Question écrite n° 01865 de M. Guy Fischer (Rhône - CRC)

publiée dans le JO Sénat du 24/07/1997 - page 1984

M. Guy Fischer appelle l'attention de M. le ministre de l'économie, des finances et de l'industrie sur la situation dramatique de la filière française du texile-habillement-cuir. Confrontée plus tôt, que d'autres secteurs à la mondialisation des échanges, cette filière aura perdu près de la moitié de ses emplois et de ses entreprises en dix ans.

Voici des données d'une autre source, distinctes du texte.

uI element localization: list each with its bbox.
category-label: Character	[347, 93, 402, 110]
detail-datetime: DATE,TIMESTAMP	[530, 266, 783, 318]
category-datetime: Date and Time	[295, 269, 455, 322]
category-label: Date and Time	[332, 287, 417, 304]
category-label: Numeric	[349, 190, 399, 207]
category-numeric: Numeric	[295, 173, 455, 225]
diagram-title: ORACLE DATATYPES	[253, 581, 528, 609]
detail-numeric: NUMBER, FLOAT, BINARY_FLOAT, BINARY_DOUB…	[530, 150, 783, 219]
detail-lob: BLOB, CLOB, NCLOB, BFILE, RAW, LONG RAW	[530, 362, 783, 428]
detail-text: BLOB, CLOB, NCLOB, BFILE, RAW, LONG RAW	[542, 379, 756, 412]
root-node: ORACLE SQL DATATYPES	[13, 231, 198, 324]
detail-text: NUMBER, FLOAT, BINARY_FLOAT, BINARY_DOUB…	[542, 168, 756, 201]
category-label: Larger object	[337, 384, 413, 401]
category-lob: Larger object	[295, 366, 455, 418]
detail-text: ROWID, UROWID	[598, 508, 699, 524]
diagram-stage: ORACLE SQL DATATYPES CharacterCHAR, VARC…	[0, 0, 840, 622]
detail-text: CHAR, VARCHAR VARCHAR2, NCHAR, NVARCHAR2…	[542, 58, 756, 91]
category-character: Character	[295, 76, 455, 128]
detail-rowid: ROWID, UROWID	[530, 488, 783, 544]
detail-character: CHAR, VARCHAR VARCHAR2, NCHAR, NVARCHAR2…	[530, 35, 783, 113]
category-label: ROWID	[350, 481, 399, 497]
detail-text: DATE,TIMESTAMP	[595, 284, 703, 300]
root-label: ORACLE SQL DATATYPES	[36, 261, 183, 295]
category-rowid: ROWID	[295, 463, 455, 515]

La cause principale en est l'accélération de la délocalisation de la fabrication, qui met aux prises les industriels de ce secteur à une véritable concurrence déloyale et conduit à la ruine un des fleurons de notre savoir-faire national. Par ailleurs, la dégration permanente de la situation démontre, s'il en était besoin, la notoire insuffisance des mesures ponctuelles, prises par les précédents gouvernements, sur la pérennité des entreprises et sur l'emploi. La filière textile-habillement-cuir française, composée en majorité de petites et moyennes entreprises, pourrait cependant receler un important gisement d'emplois dans les années à venir, pour peu qu'on lui fournisse les moyens d'une nouvelle croissance. Aussi, il le remercie de bien vouloir lui faire connaître les intentions du Gouvernement en ce domaine. Il souhaiterait particulièrement savoir s'il prévoit de légiférer sur les délocalisations et s'il envisage une réflexion globale sur l'avenir de la filière française textile-habillement-cuir.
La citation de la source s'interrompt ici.